All the above extra Models are trained inside the modified Exploration.postprocess_trajectory() call.
Using the (ever changing) “forward” model, our Curiosity module calculates an artificial (intrinsic) reward signal, weights it via the eta parameter, and then adds it to the environment’s (extrinsic) reward.
Intrinsic rewards for each env-step are calculated by taking the euclidian distance between the latent-space encoded next observation (“feature” model) and the predicted latent-space encoding for the next observation
(“forward” model).
This allows the agent to explore areas of the environment, where the “forward” model still performs poorly (are not “understood” yet), whereas exploration to these areas will taper down after the agent has visited them
often: The “forward” model will eventually get better at predicting these next latent vectors, which in turn will diminish the intrinsic rewards (decrease the euclidian distance between predicted and actual vectors).

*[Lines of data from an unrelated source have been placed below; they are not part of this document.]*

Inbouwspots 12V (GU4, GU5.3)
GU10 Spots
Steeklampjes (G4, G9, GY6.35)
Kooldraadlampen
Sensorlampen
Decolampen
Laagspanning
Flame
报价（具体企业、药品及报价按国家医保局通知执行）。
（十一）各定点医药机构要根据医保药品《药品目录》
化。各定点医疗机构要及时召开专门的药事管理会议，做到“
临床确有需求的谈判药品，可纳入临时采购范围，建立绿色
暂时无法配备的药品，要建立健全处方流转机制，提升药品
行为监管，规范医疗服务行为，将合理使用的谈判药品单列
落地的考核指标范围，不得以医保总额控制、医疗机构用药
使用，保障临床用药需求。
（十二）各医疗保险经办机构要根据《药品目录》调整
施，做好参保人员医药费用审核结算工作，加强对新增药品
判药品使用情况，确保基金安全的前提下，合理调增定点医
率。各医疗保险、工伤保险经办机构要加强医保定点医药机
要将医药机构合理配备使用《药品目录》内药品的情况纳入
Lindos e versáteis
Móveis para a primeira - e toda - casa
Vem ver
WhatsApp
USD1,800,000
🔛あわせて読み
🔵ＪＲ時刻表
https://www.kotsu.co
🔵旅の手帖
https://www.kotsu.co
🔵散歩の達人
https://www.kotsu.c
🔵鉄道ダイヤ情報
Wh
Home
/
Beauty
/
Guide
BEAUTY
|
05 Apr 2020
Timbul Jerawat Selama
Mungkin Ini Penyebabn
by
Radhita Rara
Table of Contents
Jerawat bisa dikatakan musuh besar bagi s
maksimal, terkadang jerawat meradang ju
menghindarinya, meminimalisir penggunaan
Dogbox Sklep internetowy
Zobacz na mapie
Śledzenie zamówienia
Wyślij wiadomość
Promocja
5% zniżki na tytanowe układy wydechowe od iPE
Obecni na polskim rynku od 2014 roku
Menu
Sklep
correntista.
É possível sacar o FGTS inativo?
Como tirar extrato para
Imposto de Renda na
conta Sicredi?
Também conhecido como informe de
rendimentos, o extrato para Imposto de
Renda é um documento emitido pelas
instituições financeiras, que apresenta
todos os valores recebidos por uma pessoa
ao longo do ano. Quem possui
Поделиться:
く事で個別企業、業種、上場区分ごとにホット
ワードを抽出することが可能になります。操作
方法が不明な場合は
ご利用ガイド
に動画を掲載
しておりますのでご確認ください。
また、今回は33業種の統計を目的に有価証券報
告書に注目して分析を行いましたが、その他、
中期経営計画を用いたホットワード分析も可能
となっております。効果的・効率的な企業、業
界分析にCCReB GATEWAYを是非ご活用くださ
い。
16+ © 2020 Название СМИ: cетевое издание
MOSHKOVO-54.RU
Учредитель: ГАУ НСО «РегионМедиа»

RE3 (Random Encoders for Efficient Exploration)¶
Examples:
LunarLanderContinuous-v2 (use --env LunarLanderContinuous-v2 command line option)

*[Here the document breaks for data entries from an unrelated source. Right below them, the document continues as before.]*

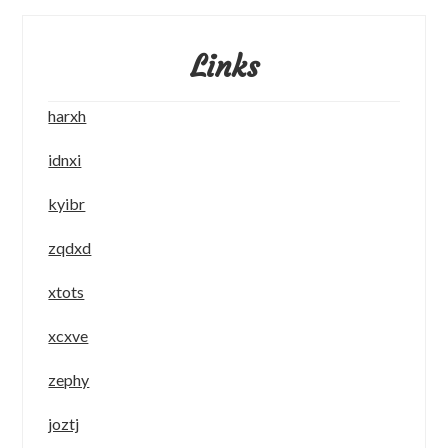
Links
harxh
idnxi
kyibr
zqdxd
xtots
xcxve
zephy
joztj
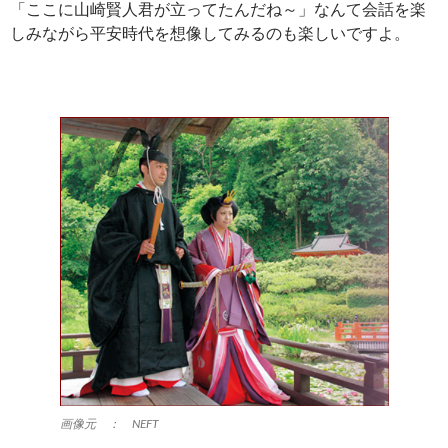
「ここに山崎賢人君が立ってたんだね～」なんて会話を楽
しみながら平安時代を想像してみるのも楽しいですよ。
画像元 ： NEFT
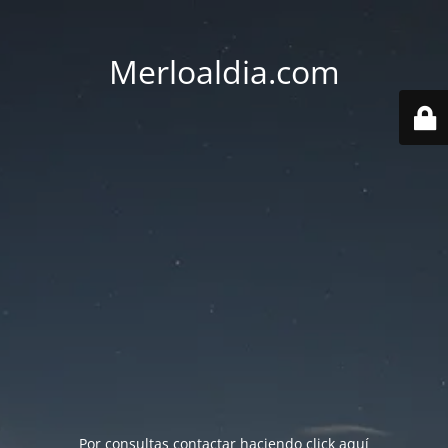
Merloaldia.com
Por consultas contactar haciendo
click aquí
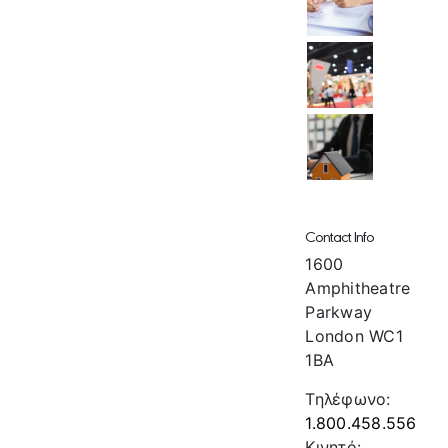
Contact Info
1600
Amphitheatre
Parkway
London WC1
1BA
Τηλέφωνο:
1.800.458.556
Κινητό:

Test case with Pendulum-v1 example
Activating RE3 The RE3 plugin can be easily activated by specifying it as the Exploration class to-be-used in the main Trainer config and inheriting the RE3UpdateCallbacks as shown in this example. Most of its parameters usually do not have to be specified as the module uses the values from the paper by default. For example:
config = sac.DEFAULT_CONFIG.copy()
config["env"] = "Pendulum-v1"
config["seed"] = 12345
config["callbacks"] = RE3Callbacks
config["exploration_config"] = {
"type": "RE3",
# the dimensionality of the observation embedding vectors in latent space.
"embeds_dim": 128,
"rho": 0.1, # Beta decay factor, used for on-policy algorithm.

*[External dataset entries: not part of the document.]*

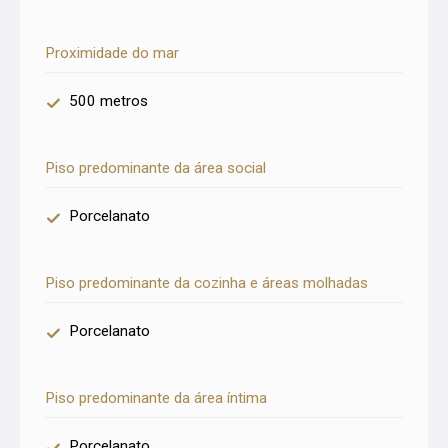
Proximidade do mar
500 metros
Piso predominante da área social
Porcelanato
Piso predominante da cozinha e áreas molhadas
Porcelanato
Piso predominante da área íntima
Porcelanato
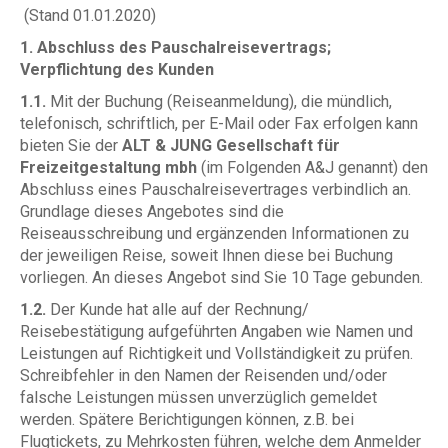
(Stand 01.01.2020)
1. Abschluss des Pauschalreisevertrags;
Verpflichtung des Kunden
1.1.
Mit der Buchung (Reiseanmeldung), die mündlich,
telefonisch, schriftlich, per E-Mail oder Fax erfolgen kann
bieten Sie der
ALT & JUNG Gesellschaft für
Freizeitgestaltung mbh
(im Folgenden A&J genannt) den
Abschluss eines Pauschalreisevertrages verbindlich an.
Grundlage dieses Angebotes sind die
Reiseausschreibung und ergänzenden Informationen zu
der jeweiligen Reise, soweit Ihnen diese bei Buchung
vorliegen. An dieses Angebot sind Sie 10 Tage gebunden.
1.2.
Der Kunde hat alle auf der Rechnung/
Reisebestätigung aufgeführten Angaben wie Namen und
Leistungen auf Richtigkeit und Vollständigkeit zu prüfen.
Schreibfehler in den Namen der Reisenden und/oder
falsche Leistungen müssen unverzüglich gemeldet
werden. Spätere Berichtigungen können, z.B. bei
Flugtickets, zu Mehrkosten führen, welche dem Anmelder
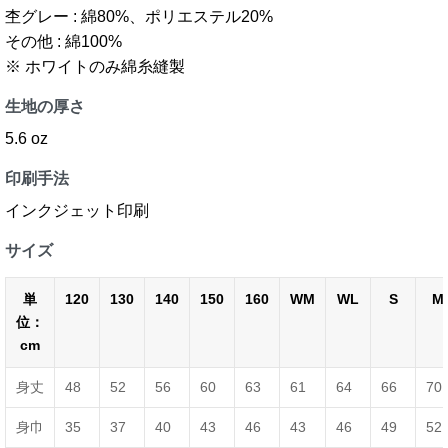
杢グレー : 綿80%、ポリエステル20%
その他 : 綿100%
※ ホワイトのみ綿糸縫製
生地の厚さ
5.6 oz
印刷手法
インクジェット印刷
サイズ
単
120
130
140
150
160
WM
WL
S
M
位：
cm
身丈
48
52
56
60
63
61
64
66
70
身巾
35
37
40
43
46
43
46
49
52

"k_nn": 50, # Number of neighbours to set for K-NN entropy estimation.
# Configuration for the encoder network, producing embedding vectors from observations.
# This can be used to configure fcnet- or conv_net setups to properly process any
# observation space. By default uses the Policy model configuration.
"encoder_net_config": {
"fcnet_hiddens": [],
"fcnet_activation": "relu",
},
# Hyperparameter to choose between exploration and exploitation. A higher value of beta adds
# more importance to the intrinsic reward, as per the following equation
# `reward = r + beta * intrinsic_reward`
"beta": 0.2,
# Schedule to use for beta decay, one of constant" or "linear_decay".
"beta_schedule": 'constant',
# Specify, which exploration sub-type to use (usually, the algo's "default"
# exploration, e.g. EpsilonGreedy for DQN, StochasticSampling for PG/SAC).
"sub_exploration": {
"type": "StochasticSampling",
}
}
Functionality RLlib’s RE3 is based on “Random Encoders for Efficient Exploration” described in this paper here. RE3 quantifies exploration based on state entropy. The entropy of a state is calculated based on its distance from K nearest neighbor states present in the replay buffer in the latent space (With this implementation, KNN is implemented using training samples from the same batch). The state entropy is considered as an intrinsic reward and for policy optimization added to the extrinsic reward when available. If the extrinsic reward is not available then the state entropy is used as “intrinsic reward” for unsupervised pre-training of the RL agent. RE3 further allows agents to learn in sparse-reward or even no-reward environments by using the state entropy as “intrinsic rewards”.
This exploration objective can be used with both model-free and model-based RL algorithms. RE3 uses a randomly initialized encoder to get the state’s latent representation, thus taking away the complexity of training the representation learning method. The encoder weights are fixed during the entire duration of the training process.